The Vale of White Horse District Council has drawn up a scheme which would see a southern bypass sweep around the town.

It wants a bridge built over the River Ock and – most significantly – another crossing over the River Thames. At the moment traffic can only get across at Bridge Street.

The local authority also wants to press for the long-hoped-for Lodge Hill interchange upgrade – turning the current two-way junction into a four-way junction on to the A34.

Its idea has been hailed by community leaders as a “positive long-term move” and a solution to the traffic clogged town, although Oxfordshire County Council has warned the scheme would be “very costly”.

Stuart Bates, president of Abingdon’s Chamber of Commerce, said: “This is exactly what Abingdon needs. It is absolutely fantastic news.

“Until Abingdon gets a second bridge you are not going to resolve the traffic problems that you have in the town centre.”

The plan – which is expected to be rubber-stamped by councillors tonight before being opened up to public consultation – sets out where almost 12,000 new homes could be built in the district.

The plan for a southern bypass is part of the proposal to build 1,500 new homes in the south-west corner of Abingdon.

The county council has recently carried out major changes in theAbingdon Integrated Traffic Strategy (Abits) – in a bid to combat congestion, but many businesses feel the work led to more problems.

Businessman Steve King, 58, who owns several properties in the town, said: “The bridge is much needed and would alleviate Abingdon of its traffic problems.”

Abingdon town councillor Tim Oates said: “As a town council we are keen that this development of the road and the second river crossing goes ahead.

“It would be a positive long-term move and would benefit the town.”

The town council has long pressed Oxfordshire County Council for a second crossing over the Thames and a relief road, but Government cash has not been available.

Peter Mann, the county council’s assistant head of transport, pointed out the schemes would cost several million pounds to implement – but would not be drawn on exactly how much.

He said: “Such schemes are likely to be very costly and, unless developer funding could be secured, would require Government money to deliver.

“This would involve justifying them to Government against fierce competition from other schemes in other areas across the South East region."

Tonight, district councillors will decide whether to approve the proposals and put them out to public consultation in January.

District council spokesman Nikki Malin said the public’s chance to pass comment would end on February 27.

She said: “Nothing will happen until the framework is approved in 2011 and the planners estimate with something like a major housing scheme, it would take about three years.”

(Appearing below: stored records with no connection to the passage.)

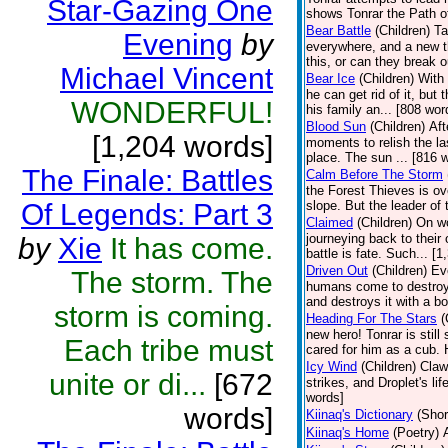
Star-Gazing One
shows Tonrar the Path of
Bear Battle
(Children)
Ta
Evening
by
everywhere, and a new th
this, or can they break o
Michael Vincent
Bear Ice
(Children)
With 
he can get rid of it, but
WONDERFUL!
his family an... [808 wor
Blood Sun
(Children)
Aft
[1,204 words]
moments to relish the la
place. The sun ... [816 
The Finale: Battles
Calm Before The Storm
the Forest Thieves is ov
Of Legends: Part 3
slope. But the leader of 
Claimed
(Children)
On wo
journeying back to their
by
Xie
It has come.
battle is fate. Such... [
Driven Out
(Children)
Ev
The storm. The
humans come to destroy 
and destroys it with a bo
storm is coming.
Heading For The Stars
(
new hero! Tonrar is still
Each tribe must
cared for him as a cub. 
Icy Wind
(Children)
Claw
unite or di...
[672
strikes, and Droplet's l
words]
words]
Kiinaq's Dictionary
(Shor
Kiinaq's Home
(Poetry)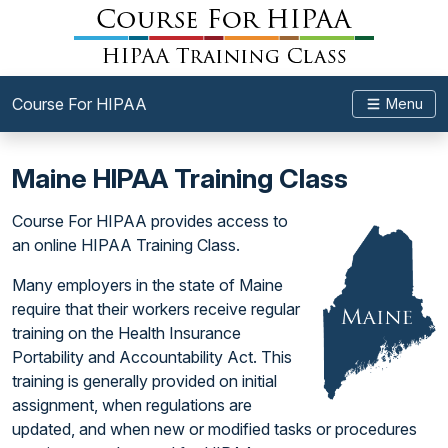
Course For HIPAA
Menu
Maine HIPAA Training Class
Course For HIPAA provides access to
an online HIPAA Training Class.
Many employers in the state of Maine
require that their workers receive regular
training on the Health Insurance
Portability and Accountability Act. This
training is generally provided on initial
assignment, when regulations are
updated, and when new or modified tasks or procedures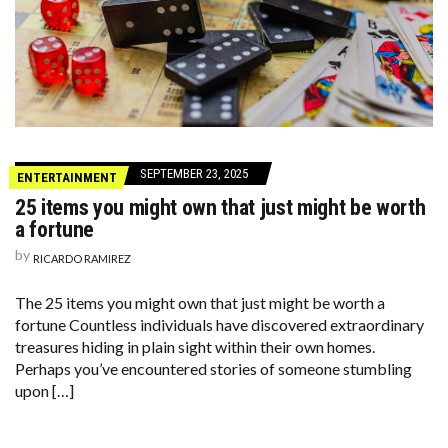
SEPTEMBER 23, 2025
ENTERTAINMENT
25 items you might own that just might be worth
a fortune
by
RICARDO RAMIREZ
The 25 items you might own that just might be worth a
fortune Countless individuals have discovered extraordinary
treasures hiding in plain sight within their own homes.
Perhaps you’ve encountered stories of someone stumbling
upon […]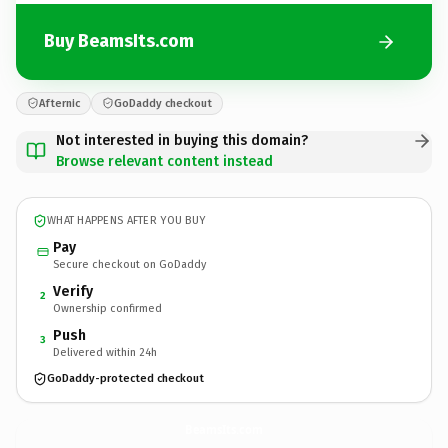
Buy BeamsIts.com
Afternic
GoDaddy checkout
Not interested in buying this domain?
Browse relevant content instead
WHAT HAPPENS AFTER YOU BUY
Pay
Secure checkout on GoDaddy
Verify
2
Ownership confirmed
Push
3
Delivered within 24h
GoDaddy-protected checkout
BeamsIts.
com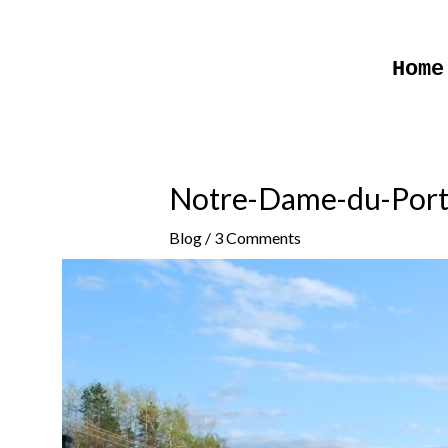
Skip
to
Home
content
Notre-Dame-du-Por
Blog
/
3 Comments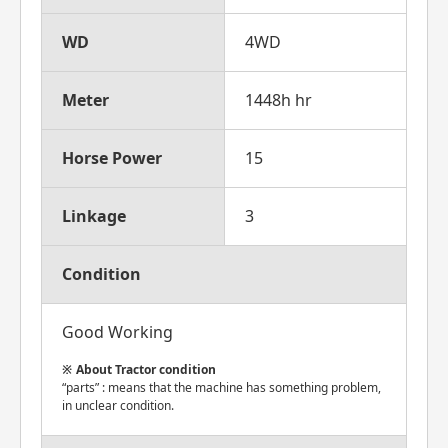
WD
4WD
Meter
1448h hr
Horse Power
15
Linkage
3
Condition
Good Working
About Tractor condition
“parts” : means that the machine has something problem,
in unclear condition.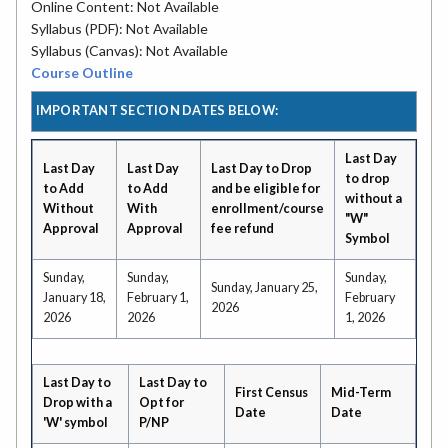
Online Content: Not Available
Syllabus (PDF): Not Available
Syllabus (Canvas): Not Available
Course Outline
IMPORTANT SECTION DATES BELOW:
Last Day
Last Day
Last Day
Last Day to Drop
to drop
to Add
to Add
and be eligible for
without a
Without
With
enrollment/course
"W"
Approval
Approval
fee refund
Symbol
Sunday,
Sunday,
Sunday,
Sunday, January 25,
January 18,
February 1,
February
2026
2026
2026
1, 2026
Last Day to
Last Day to
First Census
Mid-Term
Drop with a
Opt for
Date
Date
'W' symbol
P/NP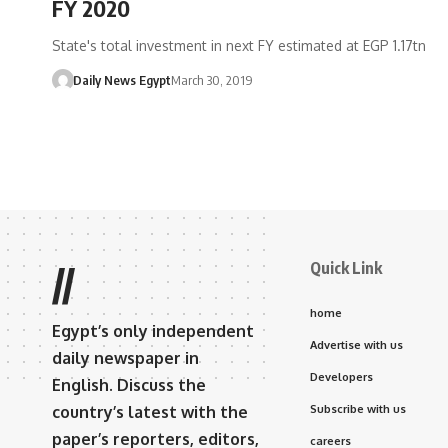
FY 2020
State's total investment in next FY estimated at EGP 1.17tn
Daily News Egypt
March 30, 2019
Quick Link
//
home
Egypt’s only independent
Advertise with us
daily newspaper in
Developers
English. Discuss the
country’s latest with the
Subscribe with us
paper’s reporters, editors,
careers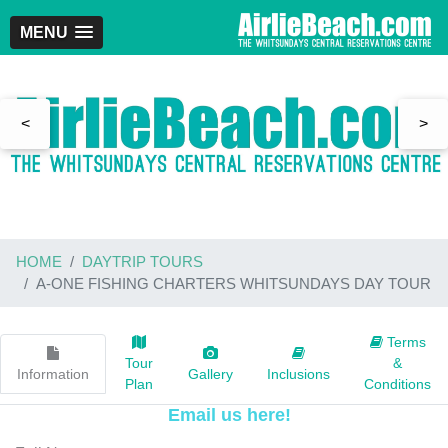
MENU
<
>
HOME
DAYTRIP TOURS
A-ONE FISHING CHARTERS WHITSUNDAYS DAY TOUR
Terms
Tour
&
Information
Gallery
Inclusions
Plan
Conditions
Email us here!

District council leader Tony de Vere said: “A southern relief road in Abingdon could bring a great benefit to those in south Abingdon and those who struggle in Drayton Road. There are opportunities within the document and it sets out what is a realistic opportunity for infrastructure to come with this development.”

The document also includes the proposal to build a Marcham bypass. Marcham Parish councillor Marjorie Evans has campaigned for 25 years for traffic to be diverted away from the village.

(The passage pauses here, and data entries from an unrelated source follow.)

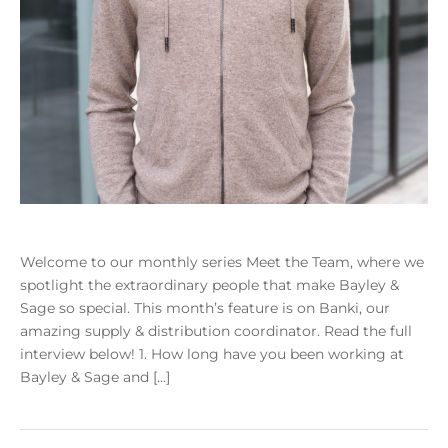
Welcome to our monthly series Meet the Team, where we
spotlight the extraordinary people that make Bayley &
Sage so special. This month’s feature is on Banki, our
amazing supply & distribution coordinator. Read the full
interview below! 1. How long have you been working at
Bayley & Sage and […]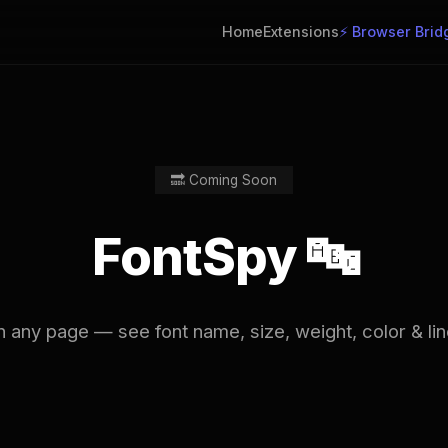
Home
Extensions
⚡ Browser Brid
🔜 Coming Soon
FontSpy 🔤
 any page — see font name, size, weight, color & line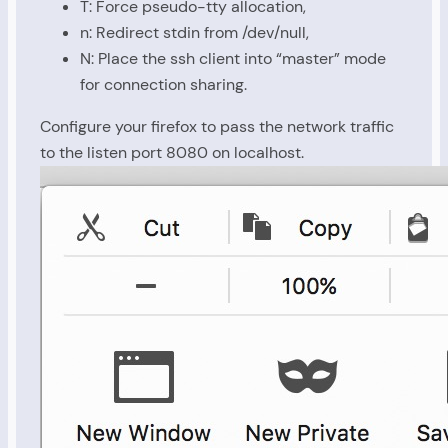
T: Force pseudo-tty allocation,
n: Redirect stdin from /dev/null,
N: Place the ssh client into “master” mode
for connection sharing.
Configure your firefox to pass the network traffic
to the listen port 8080 on localhost.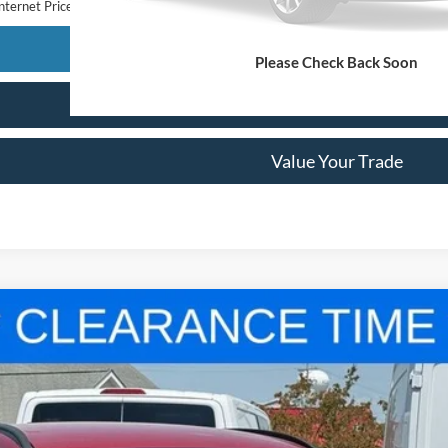
nternet Price
Confirm Availability
Please Check Back Soon
Get Pre-Approved
Value Your Trade
odel:
U0M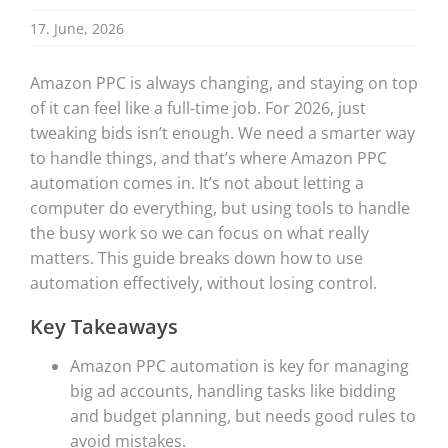
17. June, 2026
Amazon PPC is always changing, and staying on top
of it can feel like a full-time job. For 2026, just
tweaking bids isn’t enough. We need a smarter way
to handle things, and that’s where Amazon PPC
automation comes in. It’s not about letting a
computer do everything, but using tools to handle
the busy work so we can focus on what really
matters. This guide breaks down how to use
automation effectively, without losing control.
Key Takeaways
Amazon PPC automation is key for managing
big ad accounts, handling tasks like bidding
and budget planning, but needs good rules to
avoid mistakes.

She said: “This is absolutely excellent. It would make a whole world of difference to the village.

“The Vale has always supported the bypass, the problem is one of funding.”

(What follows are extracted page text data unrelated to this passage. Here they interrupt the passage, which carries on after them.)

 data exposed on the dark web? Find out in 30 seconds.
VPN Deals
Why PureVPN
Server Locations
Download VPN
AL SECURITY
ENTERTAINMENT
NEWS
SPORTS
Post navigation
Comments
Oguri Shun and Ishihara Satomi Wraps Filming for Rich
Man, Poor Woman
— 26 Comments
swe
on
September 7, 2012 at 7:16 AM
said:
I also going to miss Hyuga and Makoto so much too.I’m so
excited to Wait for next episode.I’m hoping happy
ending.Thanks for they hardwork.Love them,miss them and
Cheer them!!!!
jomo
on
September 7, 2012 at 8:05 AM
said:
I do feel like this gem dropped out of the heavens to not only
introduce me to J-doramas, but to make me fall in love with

Thousands of new homes will be built across the Vale of White Horse if its latest plan is approved.

The Government has said the council must find space for 11,560 new homes during the next 18 years.

Developments of 7,090 homes are already built or have been given planning permission — meaning 4,470 extra properties need to be constructed.

The largest chunk of housing — 2,300 — could go to the west of Didcot, between the A4130 and the B4493 Wantage Road.

A new road running along the A34 would be built to link the A4130 with the A417.

Fifteen-hundred new homes could be built in south-west Abingdon or Wantage.

As part of the plan, Abingdon’s Bury Street precinct and Charter areas would be developed, with the possibility of the library and health centre being expanded.

In Wantage and Grove, 250 homes will probably be built on green fields.

Two new roads could be funded by the development — one to the north of Grove and one to the north-east of Wantage.

Development contributions could also improve Wantage Leisure Centre.

Over the next 20 years, the area around Wallingford Street in Wantage, Waitrose and Campbells Yard east of Market Place will be redeveloped to complement the Limborough Road development.

A new business park could be built in the area and land will be safeguarded for a new railway station at Grove.

In Faringdon, a site south of Park Road has been identified for 420 new homes and employment.

In the town centre, the area around the Budgens shop and Southampton Street car park may be redeveloped to provide more shopping space and better car parking.